- [Directions] All lines holding the word "repairs" should be located in the records and copied.

- [Excerpted data]
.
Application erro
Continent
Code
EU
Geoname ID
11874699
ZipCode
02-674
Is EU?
...
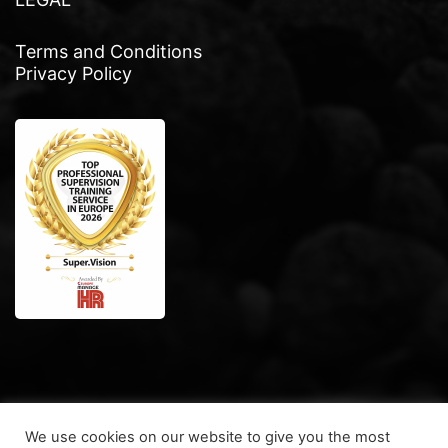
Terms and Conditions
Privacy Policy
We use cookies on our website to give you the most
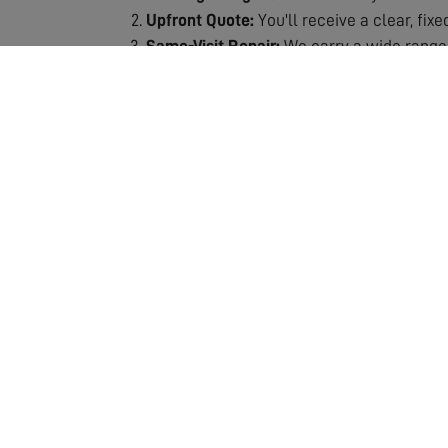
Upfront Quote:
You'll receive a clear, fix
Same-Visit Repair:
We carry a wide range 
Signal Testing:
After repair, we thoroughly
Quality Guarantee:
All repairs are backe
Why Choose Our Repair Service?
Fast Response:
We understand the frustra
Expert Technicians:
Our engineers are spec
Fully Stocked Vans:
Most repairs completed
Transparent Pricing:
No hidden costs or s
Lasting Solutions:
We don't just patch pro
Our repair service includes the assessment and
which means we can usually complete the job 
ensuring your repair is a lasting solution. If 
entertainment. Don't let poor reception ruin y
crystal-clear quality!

- [Expected answer]
All repairs are backe
Most repairs completed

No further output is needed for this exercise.